Les gens de Paris manquent de courtoisie
24 octobre 2006
Dans le train, avant-hier en arrivant à Paris vers les neuf heures du soir
Ce n'est pas un de ces marmots au nez morveux, insoucieux de lui et dont on se soucie peu. C'est un petit gars bleu marine, blondinet et bien sage, et qui tout méticuleux range dans son petit sac les coloriages et crayons dont on a occupé son trajet. Pourtant il n'est pas bien vieux, à vue d'oeil je lui donne 5 ans, 6 peut-être ; il faut dire qu'il est plutôt petit, menu, occupant peu d'espace.
Le train est entré en gare, les voyageurs sont priés de le quitter et de veiller en français puis flamand à ne pas oublier leurs affaires personnelles.
Une file de descendants se forme plus rapidement qu'elle ne peut sortir. Je n'ai ni correspondance ni hâte particulière, je laisse passer les plus pressés.
Aux côtés du fils bleu sombre mais plus proche de la fenêtre, sa mère affairée s'occupe d'un plus petit qu'il convient d'aider à mettre son blouson. De bonne composition celui-ci se laisse faire sans dire un mot. Peut-être a-t-il dormi et est-il encore un bon pied dans les songes. Peut-être est-il encore là-bas où un papa, sans doute, est resté.
Le plus grand, fatalement, se retrouve côté couloir, prêt à partir mais attendant son restant de famille. Son petit format fait que les grandes personnes le frôlent en l'ignorant, qui sait si certaines les yeux fixés vers l'horizon d'un métro ou d'un taxi à prendre, ou l'impatience de retrouvailles ne l'ont pas bousculées.
Alors le petit dit à sa mère, en une constatation de douloureuse surprise :
- Maman, les gens de Paris ils disent pas pardon.

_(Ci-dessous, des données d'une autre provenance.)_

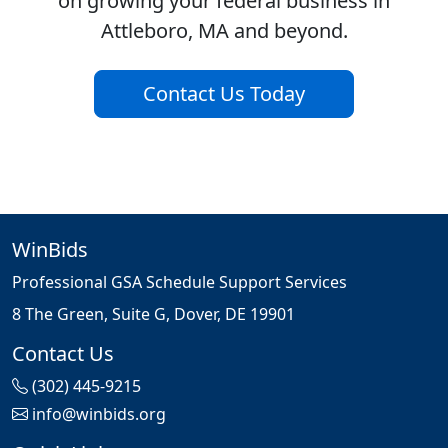
on growing your federal business in
Attleboro, MA and beyond.
Contact Us Today
WinBids
Professional GSA Schedule Support Services
8 The Green, Suite G, Dover, DE 19901
Contact Us
(302) 445-9215
info@winbids.org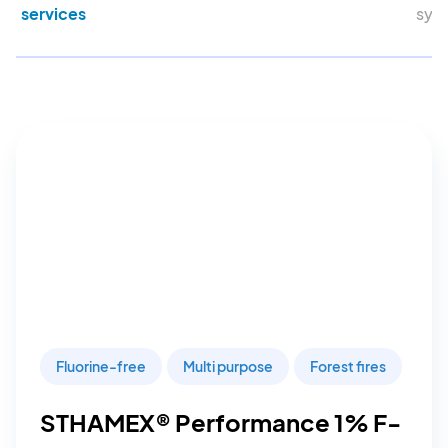
services
sys
Fluorine-free
Multi purpose
Forest fires
STHAMEX® Performance 1% F-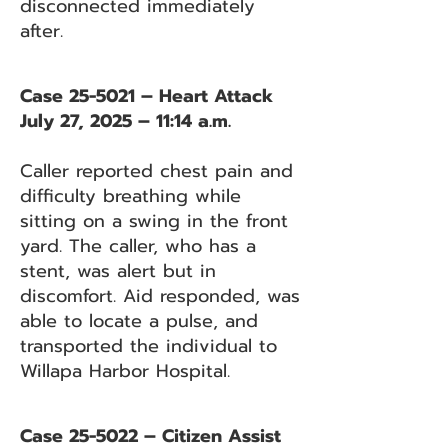
disconnected immediately
after.
Case 25-5021 – Heart Attack
July 27, 2025 – 11:14 a.m.
Caller reported chest pain and
difficulty breathing while
sitting on a swing in the front
yard. The caller, who has a
stent, was alert but in
discomfort. Aid responded, was
able to locate a pulse, and
transported the individual to
Willapa Harbor Hospital.
Case 25-5022 – Citizen Assist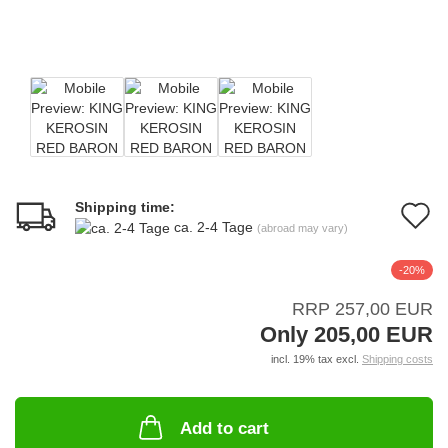
Shipping time:
A
ca. 2-4 Tage
(abroad may vary)
t
-20%
w
RRP 257,00 EUR
li
Only 205,00 EUR
incl. 19% tax excl.
Shipping costs
Add to cart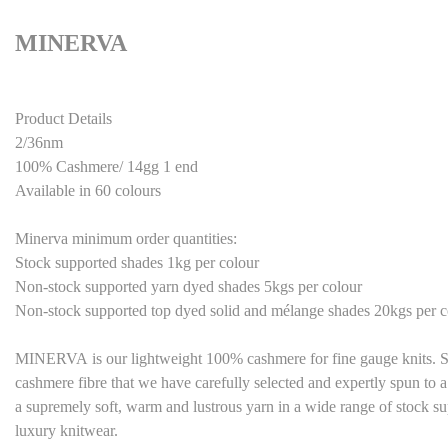
MINERVA
Product Details
2/36nm
100% Cashmere/ 14gg 1 end
Available in 60 colours
Minerva minimum order quantities:
Stock supported shades 1kg per colour
Non-stock supported yarn dyed shades 5kgs per colour
Non-stock supported top dyed solid and mélange shades 20kgs per c
M
INERVA
is our lightweight 100% cashmere for fine gauge knits. Sti
cashmere fibre that we have carefully selected and expertly spun to a
a supremely soft, warm and lustrous yarn in a wide range of stock su
luxury knitwear.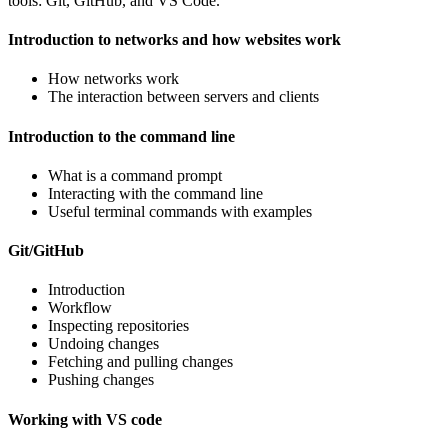
tools: Git, GitHub, and VS Code.
Introduction to networks and how websites work
How networks work
The interaction between servers and clients
Introduction to the command line
What is a command prompt
Interacting with the command line
Useful terminal commands with examples
Git/GitHub
Introduction
Workflow
Inspecting repositories
Undoing changes
Fetching and pulling changes
Pushing changes
Working with VS code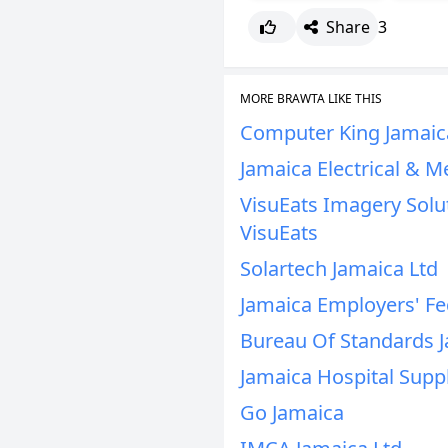
Share
3
MORE BRAWTA LIKE THIS
Computer King Jamaic
Jamaica Electrical & M
VisuEats Imagery Solut
VisuEats
Solartech Jamaica Ltd
Jamaica Employers' Fe
Bureau Of Standards 
Jamaica Hospital Supp
Go Jamaica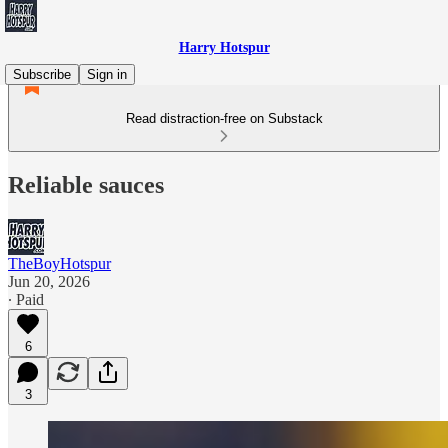
Harry Hotspur
Subscribe
Sign in
Read distraction-free on Substack
Reliable sauces
TheBoyHotspur
Jun 20, 2026
∙ Paid
6
3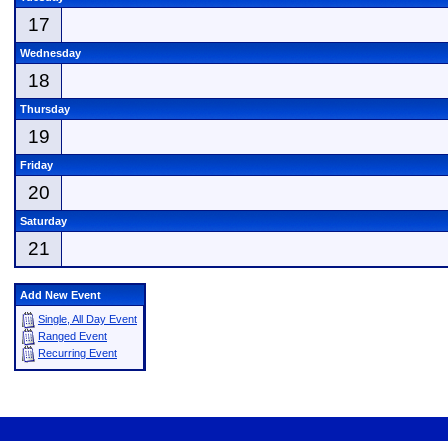
17
Wednesday
18
Thursday
19
Friday
20
Saturday
21
Add New Event
Single, All Day Event
Ranged Event
Recurring Event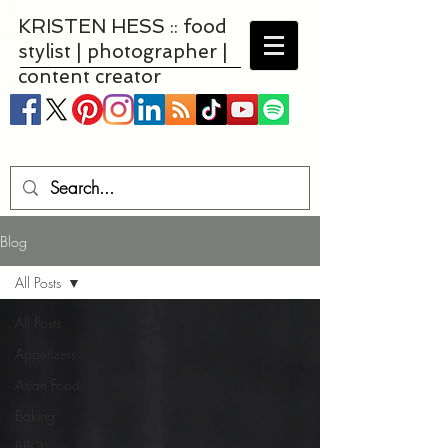
KRISTEN HESS :: food
stylist | photographer |
content creator
Blog
All Posts
All Posts
Appetizers
Asian Food
Baking
BBQ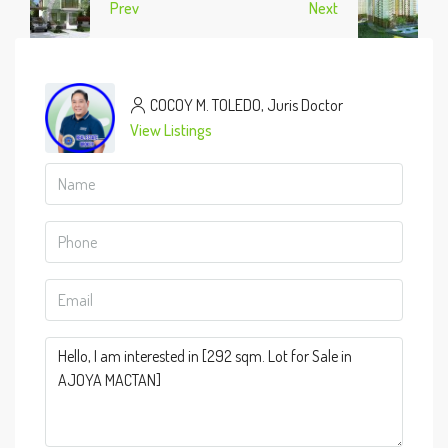
Prev
Next
COCOY M. TOLEDO, Juris Doctor
View Listings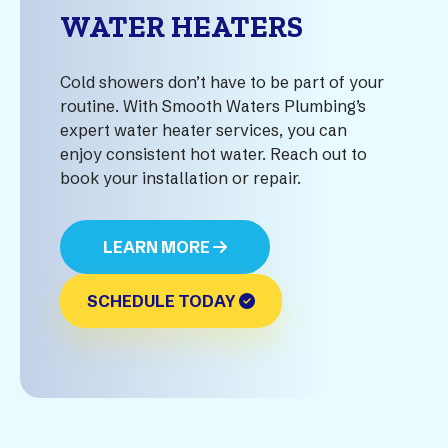
WATER HEATERS
Cold showers don’t have to be part of your
routine. With Smooth Waters Plumbing’s
expert water heater services, you can
enjoy consistent hot water. Reach out to
book your installation or repair.
LEARN MORE
SCHEDULE TODAY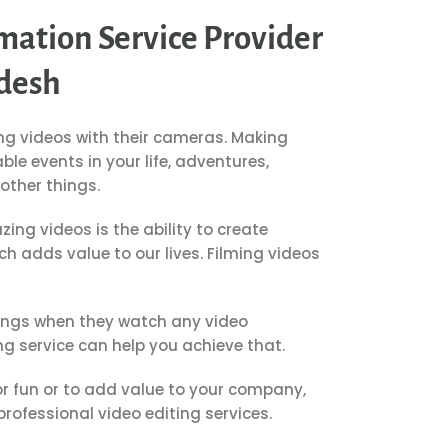
mation Service Provider
desh
ng videos with their cameras.
Making
le events in your life, adventures,
ther things.
ing videos is the ability to create
h adds value to our lives.
Filming videos
lings when they watch any video
ng service can help you achieve that.
r fun or to add value to your company,
rofessional video editing services.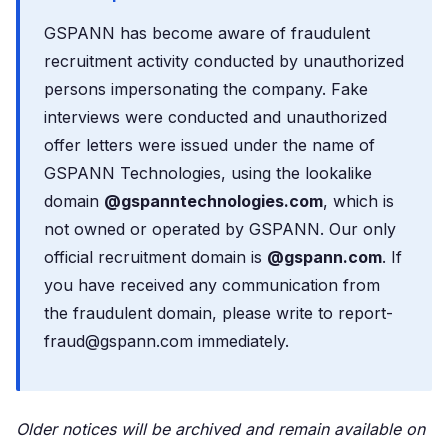
GSPANN has become aware of fraudulent
recruitment activity conducted by unauthorized
persons impersonating the company. Fake
interviews were conducted and unauthorized
offer letters were issued under the name of
GSPANN Technologies, using the lookalike
domain
@gspanntechnologies.com
, which is
not owned or operated by GSPANN. Our only
official recruitment domain is
@gspann.com
. If
you have received any communication from
the fraudulent domain, please write to report-
fraud@gspann.com immediately.
Older notices will be archived and remain available on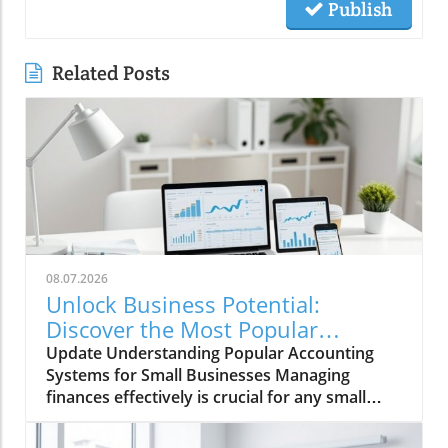
Publish
Related Posts
08.07.2026
Unlock Business Potential:
Discover the Most Popular
Accounting Systems
Update Understanding Popular Accounting
Systems for Small Businesses Managing
finances effectively is crucial for any small
business aiming to thrive, and selecting the
right accounting system is a vital first step in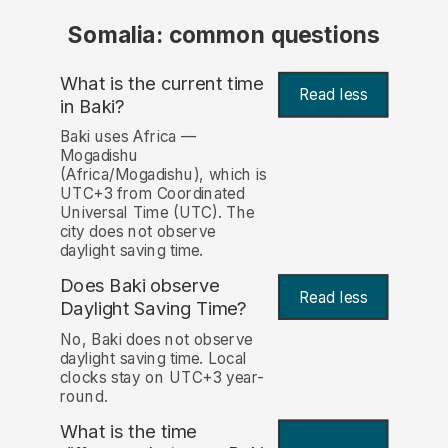
Somalia: common questions
What is the current time
Read less
in Baki?
Baki uses Africa —
Mogadishu
(Africa/Mogadishu), which is
UTC+3 from Coordinated
Universal Time (UTC). The
city does not observe
daylight saving time.
Does Baki observe
Read less
Daylight Saving Time?
No, Baki does not observe
daylight saving time. Local
clocks stay on UTC+3 year-
round.
What is the time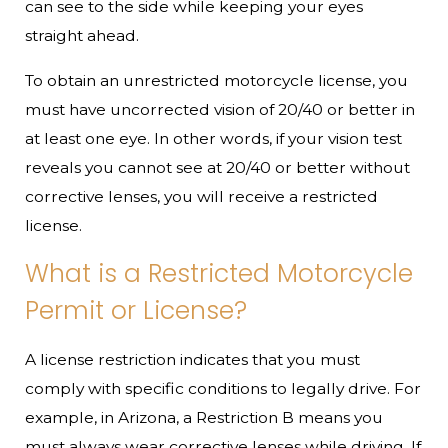
can see to the side while keeping your eyes
straight ahead.
To obtain an unrestricted motorcycle license, you
must have uncorrected vision of 20/40 or better in
at least one eye. In other words, if your vision test
reveals you cannot see at 20/40 or better without
corrective lenses, you will receive a restricted
license.
What is a Restricted Motorcycle
Permit or License?
A license restriction indicates that you must
comply with specific conditions to legally drive. For
example, in Arizona, a Restriction B means you
must always wear corrective lenses while driving. If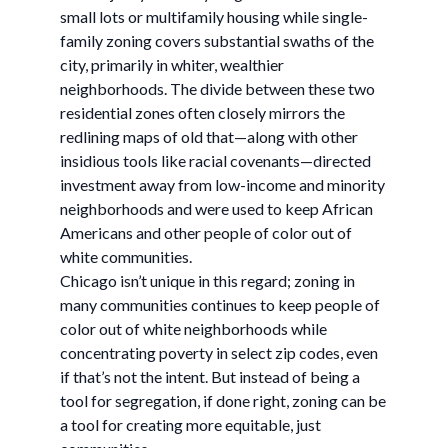
small lots or multifamily housing while single-
family zoning covers substantial swaths of the
city, primarily in whiter, wealthier
neighborhoods. The divide between these two
residential zones often closely mirrors the
redlining maps of old that—along with other
insidious tools like racial covenants—directed
investment away from low-income and minority
neighborhoods and were used to keep African
Americans and other people of color out of
white communities.
Chicago isn’t unique in this regard; zoning in
many communities continues to keep people of
color out of white neighborhoods while
concentrating poverty in select zip codes, even
if that’s not the intent. But instead of being a
tool for segregation, if done right, zoning can be
a tool for creating more equitable, just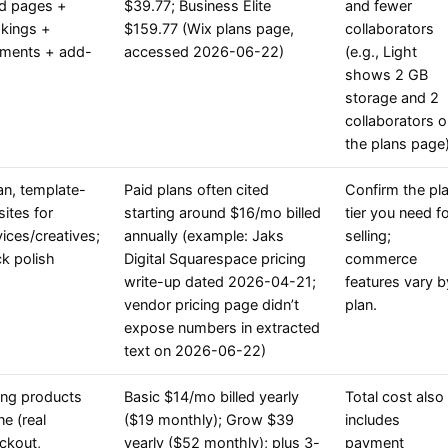
d pages +
$39.77; Business Elite
and fewer
kings +
$159.77 (Wix plans page,
collaborators
ments + add-
accessed 2026-06-22)
(e.g., Light
shows 2 GB
storage and 2
collaborators 
the plans page)
an, template-
Paid plans often cited
Confirm the pl
sites for
starting around $16/mo billed
tier you need f
vices/creatives;
annually (example: Jaks
selling;
ck polish
Digital Squarespace pricing
commerce
write-up dated 2026-04-21;
features vary b
vendor pricing page didn’t
plan.
expose numbers in extracted
text on 2026-06-22)
ling products
Basic $14/mo billed yearly
Total cost also
ne (real
($19 monthly); Grow $39
includes
ckout,
yearly ($52 monthly); plus 3-
payment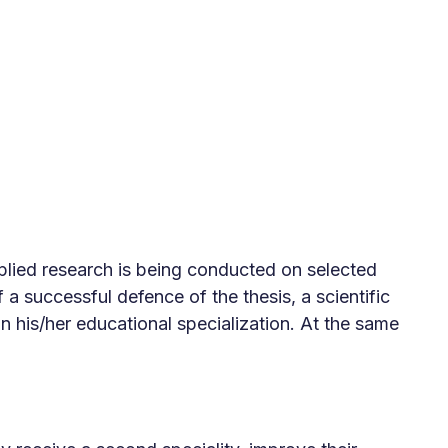
applied research is being conducted on selected
f a successful defence of the thesis, a scientific
 his/her educational specialization. At the same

La mère qui à présent se hâte de rassembler les derniers paquets et accorde à leur coin de compartiment l'ultime regard circulaire qui hélas bien souvent n'empêche pas l'abandon catastrophique du doudou imprudent qui s'est échappé en glissant derrière une tablette ou le creux invisible d'un accoudoir, reprend mécaniquement :
- Oui tu as raison, les gens de Paris ils sont pas très polis. Les gens de Paris, ils sont pressés.
Je perçois une brève déception dans le regard du fils, il attendait sans doute une explication plus consistante quant à ce manque flagrant de civilisation.
J'hésite à leur parler, me tais finalement par égard pour la jeune femme qui a déjà tant à penser en simultané que répondre à l'intervention incongrue d'une parfaite inconnue ne serait qu'une interférence pénible supplémentaire. A la place j'esquisse un sourire à l'attention du petit bonhomme perplexe et m'applique à bien le contourner, mais surtout sans dire pardon. Je ne souhaite pas invalider sa si sérieuse constatation par un contre-exemple dés lors incompréhensible.